• _Required work_:
Copy only those lines which run from the line containing "ProSpy and ToSpy: New spyware families" to the end of the entries below, both inclusive, exactly as written and with no pictures.

• _Data supplied_:

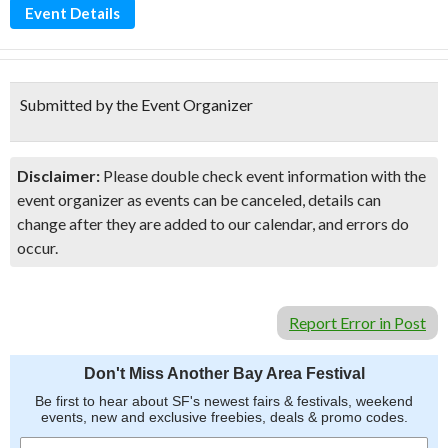
Event Details
Submitted by the Event Organizer
Disclaimer:
Please double check event information with the
event organizer as events can be canceled, details can
change after they are added to our calendar, and errors do
occur.
Report Error in Post
Don't Miss Another Bay Area Festival
Be first to hear about SF's newest fairs & festivals, weekend
events, new and exclusive freebies, deals & promo codes.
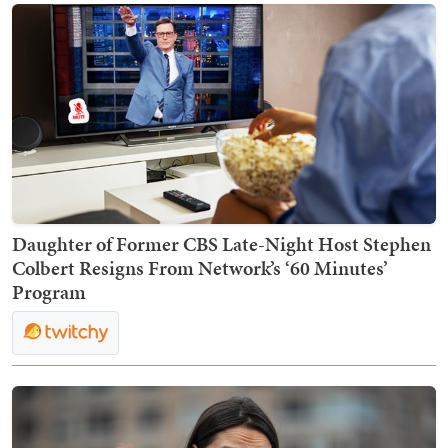
Daughter of Former CBS Late-Night Host Stephen
Colbert Resigns From Network’s ‘60 Minutes’
Program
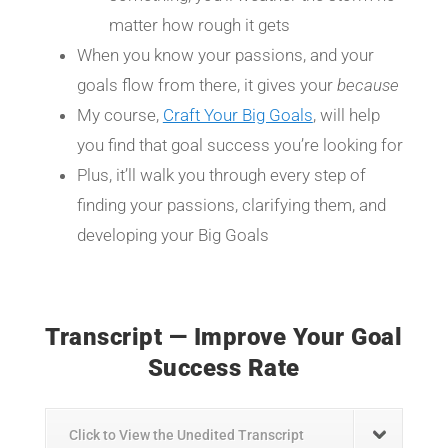
matter how rough it gets
When you know your passions, and your
goals flow from there, it gives your
because
My course,
Craft Your Big Goals
, will help
you find that goal success you’re looking for
Plus, it’ll walk you through every step of
finding your passions, clarifying them, and
developing your Big Goals
Transcript — Improve Your Goal
Success Rate
Click to View the Unedited Transcript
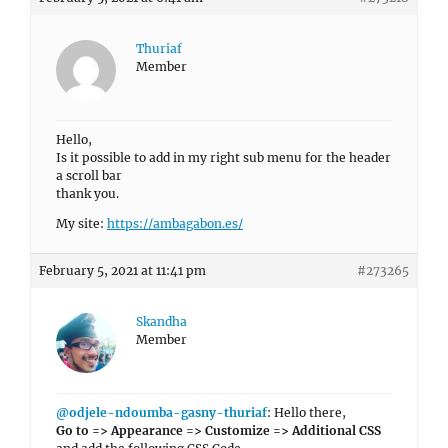
Thuriaf
Member
Hello,
Is it possible to add in my right sub menu for the header
a scroll bar
thank you.
My site:
https://ambagabon.es/
February 5, 2021 at 11:41 pm
#273265
Skandha
Member
@odjele-ndoumba-gasny-thuriaf
: Hello there,
Go to => Appearance => Customize => Additional CSS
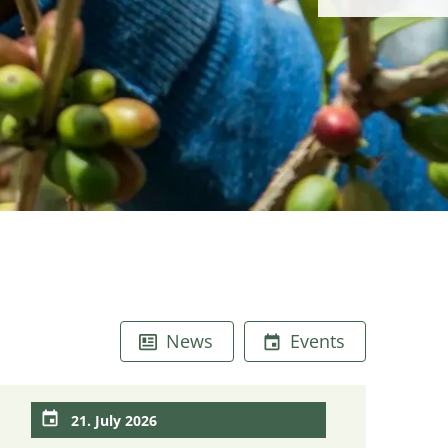
News
Events
21. July 2026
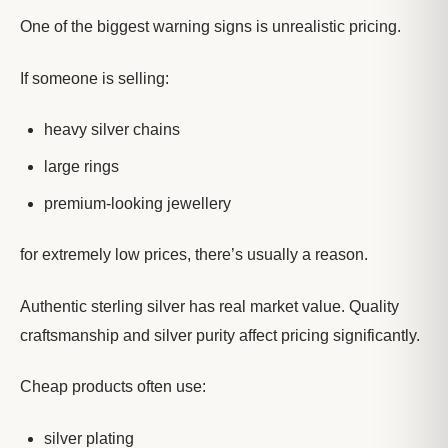
One of the biggest warning signs is unrealistic pricing.
If someone is selling:
heavy silver chains
large rings
premium-looking jewellery
for extremely low prices, there’s usually a reason.
Authentic sterling silver has real market value. Quality
craftsmanship and silver purity affect pricing significantly.
Cheap products often use:
silver plating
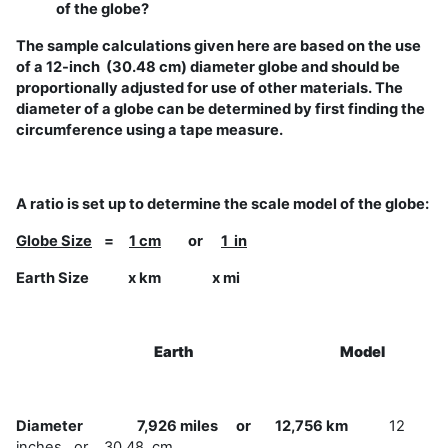
of the globe?
The sample calculations given here are based on the use
of a 12-inch (30.48 cm) diameter globe and should be
proportionally adjusted for use of other materials. The
diameter of a globe can be determined by first finding the
circumference using a tape measure.
A ratio is set up to determine the scale model of the globe:
Globe Size
=
1 cm
or
1 in
Earth Size x km x mi
Earth
Model
Diameter 7,926 miles or 12,756 km
12
inches or 30.48 cm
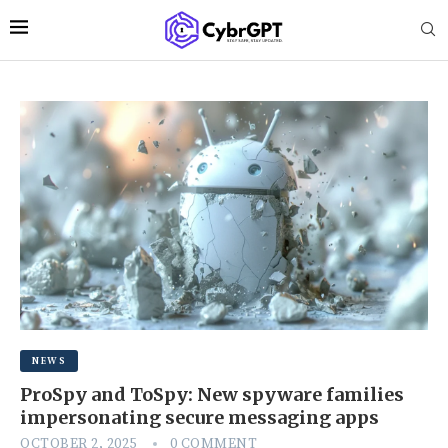
NEWS
ProSpy and ToSpy: New spyware families
impersonating secure messaging apps
OCTOBER 2, 2025
0 COMMENT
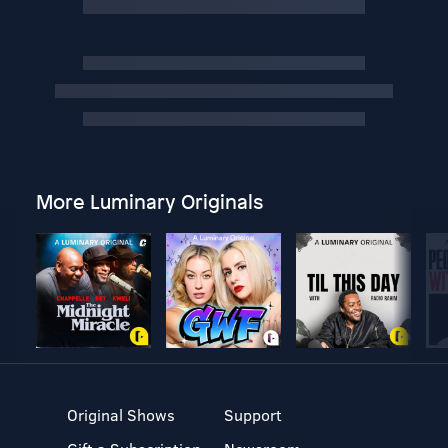
More Luminary Originals
Original Shows
Support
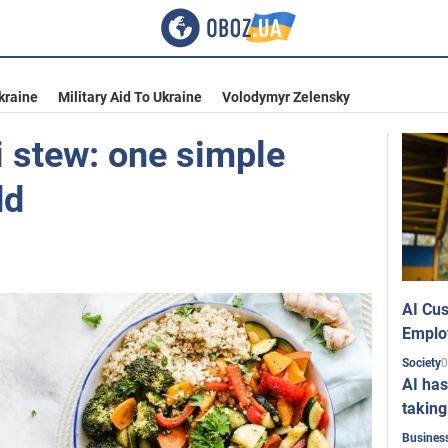
kraine
Military Aid To Ukraine
Volodymyr Zelensky
i stew: one simple
dd
AI Cus
Emplo
0
Society
AI has
taking
Busines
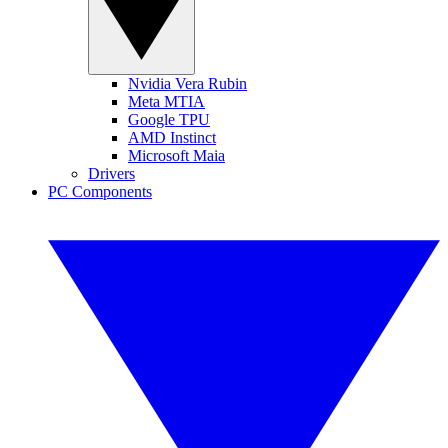
Nvidia Vera Rubin
Meta MTIA
Google TPU
AMD Instinct
Microsoft Maia
Drivers
PC Components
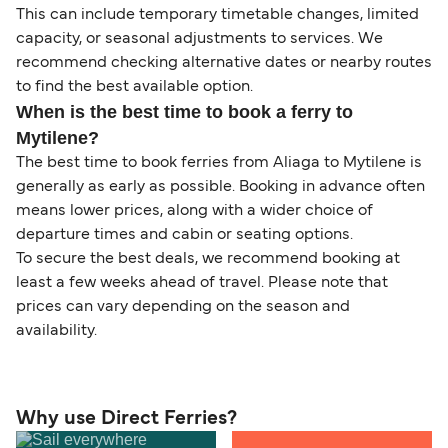
This can include temporary timetable changes, limited
capacity, or seasonal adjustments to services. We
recommend checking alternative dates or nearby routes
to find the best available option.
When is the best time to book a ferry to
Mytilene?
The best time to book ferries from Aliaga to Mytilene is
generally as early as possible. Booking in advance often
means lower prices, along with a wider choice of
departure times and cabin or seating options.
To secure the best deals, we recommend booking at
least a few weeks ahead of travel. Please note that
prices can vary depending on the season and
availability.
Why use Direct Ferries?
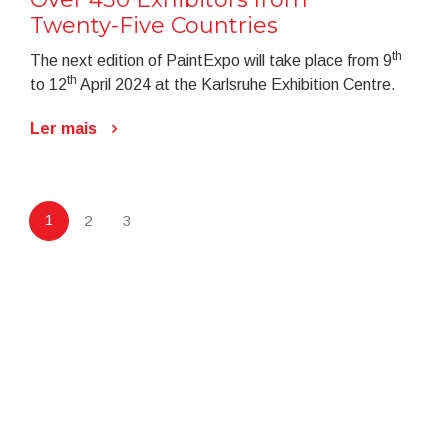
Twenty-Five Countries
th
The next edition of PaintExpo will take place from 9
th
to 12
April 2024 at the Karlsruhe Exhibition Centre.
Ler mais
1
2
3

• _Output for this exercise_:
ProSpy and ToSpy: New spyware families
impersonating secure messaging apps
OCTOBER 2, 2025
0 COMMENT
More Luminary Originals
Original Shows
Support
kraine
Military Aid To Ukraine
Volodymyr Zelensky
i stew: one simple
dd
AI Cus
Emplo
0
Society
AI has
taking
Busines
Nvidia Vera Rubin
Meta MTIA
Google TPU
AMD Instinct
Microsoft Maia
Drivers
PC Components
This can include temporary timetable changes, limited
capacity, or seasonal adjustments to services. We
recommend checking alternative dates or nearby routes
to find the best available option.
When is the best time to book a ferry to
Mytilene?
The best time to book ferries from Aliaga to Mytilene is
generally as early as possible. Booking in advance often
means lower prices, along with a wider choice of
departure times and cabin or seating options.
To secure the best deals, we recommend booking at
least a few weeks ahead of travel. Please note that
prices can vary depending on the season and
availability.
Why use Direct Ferries?
Twenty-Five Countries
th
The next edition of PaintExpo will take place from 9
th
to 12
April 2024 at the Karlsruhe Exhibition Centre.
Ler mais
1
2
3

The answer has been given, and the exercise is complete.